A teoria da causalidade adequada fundamenta-se originalmente no juízo de possibilidade ou de probabilidade da relação causal, formulados por Von Bar e Von Kries9. Ela parte do pressuposto de que causa adequada para a produção de um resultado típico (aspecto objetivo) não é somente a causa identificada a partir da teoria da equivalência das condições, mas, sim, aquela que era previsível ex ante, de acordo com os conhecimentos experimentais existentes e as circunstâncias do caso concreto, conhecidas ou cognoscíveis pelo sujeito cuja conduta se valora (aspecto subjetivo).
Já para a teoria da causa juridicamente relevante, referida por Mezger, a relevância jurídica de uma determinada conduta, considerada inicialmente como causa de um resultado nos termos da teoria da equivalência das condições, deve ser abordada pela interpretação do tipo penal de que se trate. Essa ideia, entretanto, não foi desenvolvida, deixando apenas indicada a necessidade da utilização de critérios valorativos de imputação para a delimitação da tipicidade.
5. A relevância causal da omissão. 
Na doutrina predomina o entendimento de que na omissão não existe causalidade, considerada sob o aspecto naturalístico. Como já afirmava Sauer, sob o ponto de vista científico, natural e lógico, “do nada não pode vir nada”. No entanto, o próprio
Sauer admitia a causalidade na omissão, concluindo que “a omissão é causal quando a ação esperada (sociologicamente) provavelmente teria evitado o resultado”.

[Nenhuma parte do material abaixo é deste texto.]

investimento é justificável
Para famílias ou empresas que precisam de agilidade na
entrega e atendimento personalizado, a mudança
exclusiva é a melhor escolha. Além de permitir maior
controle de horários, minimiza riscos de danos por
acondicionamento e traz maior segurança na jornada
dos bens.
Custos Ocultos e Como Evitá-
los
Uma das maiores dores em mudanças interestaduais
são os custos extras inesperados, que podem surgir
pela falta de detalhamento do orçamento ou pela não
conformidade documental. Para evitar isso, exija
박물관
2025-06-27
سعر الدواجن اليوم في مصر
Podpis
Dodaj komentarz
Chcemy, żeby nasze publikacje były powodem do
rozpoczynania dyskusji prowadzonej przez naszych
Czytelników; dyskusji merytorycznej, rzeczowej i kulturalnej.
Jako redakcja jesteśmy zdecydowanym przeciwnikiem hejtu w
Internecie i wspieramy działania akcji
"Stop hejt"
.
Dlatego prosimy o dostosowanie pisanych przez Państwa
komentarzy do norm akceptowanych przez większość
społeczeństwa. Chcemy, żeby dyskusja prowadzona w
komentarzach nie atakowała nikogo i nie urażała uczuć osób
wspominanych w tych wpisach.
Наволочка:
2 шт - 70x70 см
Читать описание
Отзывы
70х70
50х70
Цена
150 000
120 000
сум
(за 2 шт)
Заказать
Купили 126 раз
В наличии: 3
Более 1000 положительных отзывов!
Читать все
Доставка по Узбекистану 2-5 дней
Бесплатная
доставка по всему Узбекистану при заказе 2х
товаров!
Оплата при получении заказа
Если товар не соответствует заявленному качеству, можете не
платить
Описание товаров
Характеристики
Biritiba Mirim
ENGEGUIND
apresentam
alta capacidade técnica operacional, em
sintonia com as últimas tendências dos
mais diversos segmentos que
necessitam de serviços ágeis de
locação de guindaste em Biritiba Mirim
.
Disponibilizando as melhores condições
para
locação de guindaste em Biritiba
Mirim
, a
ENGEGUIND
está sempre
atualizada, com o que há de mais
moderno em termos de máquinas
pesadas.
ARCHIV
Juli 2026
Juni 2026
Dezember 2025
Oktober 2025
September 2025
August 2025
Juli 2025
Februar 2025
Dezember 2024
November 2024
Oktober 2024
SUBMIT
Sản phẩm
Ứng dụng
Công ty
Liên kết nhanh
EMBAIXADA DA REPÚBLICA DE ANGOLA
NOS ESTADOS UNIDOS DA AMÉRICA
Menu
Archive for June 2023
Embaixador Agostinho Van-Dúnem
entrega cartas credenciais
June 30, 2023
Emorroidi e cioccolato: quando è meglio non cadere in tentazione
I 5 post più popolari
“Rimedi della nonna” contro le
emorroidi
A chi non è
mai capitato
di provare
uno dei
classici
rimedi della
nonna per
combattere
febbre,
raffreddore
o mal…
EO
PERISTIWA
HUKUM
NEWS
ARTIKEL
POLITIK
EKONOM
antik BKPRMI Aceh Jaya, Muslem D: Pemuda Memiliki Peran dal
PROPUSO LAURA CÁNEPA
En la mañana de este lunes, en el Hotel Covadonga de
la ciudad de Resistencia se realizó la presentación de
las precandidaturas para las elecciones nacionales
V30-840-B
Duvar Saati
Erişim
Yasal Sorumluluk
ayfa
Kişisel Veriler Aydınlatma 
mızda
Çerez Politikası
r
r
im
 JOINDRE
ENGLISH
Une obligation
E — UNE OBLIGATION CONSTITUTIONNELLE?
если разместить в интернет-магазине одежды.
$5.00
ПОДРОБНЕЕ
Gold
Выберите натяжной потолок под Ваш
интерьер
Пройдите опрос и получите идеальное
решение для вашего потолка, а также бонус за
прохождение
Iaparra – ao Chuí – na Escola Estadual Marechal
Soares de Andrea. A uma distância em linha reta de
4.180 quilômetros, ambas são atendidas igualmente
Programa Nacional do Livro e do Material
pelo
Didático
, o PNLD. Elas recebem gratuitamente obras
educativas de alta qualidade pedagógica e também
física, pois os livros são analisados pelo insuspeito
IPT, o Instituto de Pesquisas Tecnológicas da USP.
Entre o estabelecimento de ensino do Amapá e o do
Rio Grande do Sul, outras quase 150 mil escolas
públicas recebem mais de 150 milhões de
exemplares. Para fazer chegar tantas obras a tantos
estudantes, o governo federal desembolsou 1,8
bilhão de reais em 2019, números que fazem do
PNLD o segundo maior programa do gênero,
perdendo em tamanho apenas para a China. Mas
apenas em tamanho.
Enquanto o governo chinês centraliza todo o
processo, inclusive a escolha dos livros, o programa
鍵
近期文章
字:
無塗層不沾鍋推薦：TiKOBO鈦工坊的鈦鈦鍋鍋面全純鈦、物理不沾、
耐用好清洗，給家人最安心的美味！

O nexo de causalidade é um primeiro passo na indagação da existência de uma infração penal que, finalmente, para poder ser atribuída a alguém, precisa satisfazer os requisitos da tipicidade, da antijuridicidade e da culpabilidade.
6. A teoria da imputação objetiva e âmbito de aplicação. 
A teoria da imputação objetiva, a nosso juízo, tem grande utilidade para a delimitação da tipicidade nos crimes de resultado, isto é, para aqueles casos em que a descrição dos elementos do tipo exige que a consumação do delito somente ocorra com um resultado no mundo exterior separado, no tempo e no espaço, do comportamento queo precede (os denominados crimes materiais). Nesse âmbito, os critérios de imputação objetiva servem tanto para a delimitação da(s) conduta(s) penalmente relevante(s) como para a atribuição do resultado típico àquela(s) conduta(s) que se identifique(m) como relevante(s) para o Direito Penal, e apta(s) para a produção do resultado.
6.1. Considerações críticas.
Na realidade, a teoria da imputação objetiva tem natureza complementar, uma vez que não despreza de todo a solução oferecida pela teoria da conditio, pois admite essa solução causal. Propõe-se, na verdade, a discutir e a propor critérios normativos limitadores dessa causalidade, sendo desnecessário, consequentemente, projetar critérios positivos, mostrando-se suficientes somente critérios negativos de atribuição.
Por fim, as dificuldades ainda existentes na sistematização dos critérios de imputação objetiva não desvirtuam, contudo, o grande mérito dessa teoria, qual seja, a consolidação na dogmática penal da utilização de considerações normativas, próprias do discurso jurídico, já na delimitação da tipicidade. De tal forma que sempre que realizarmos o juízo de subsunção de uma conduta em face de um delito de resultado, deveremos analisar se a conduta sobre a qual recai o juízo de tipicidade cria um risco proibido (desvalor e ação) e, para a atribuição do delito consumado, se esse risco se realizou no resultado típico (desvalor de resultado). A eleição dos critérios valorativos é certamente discutível, mas não a necessidade de realizar esse duplo juízo de imputação.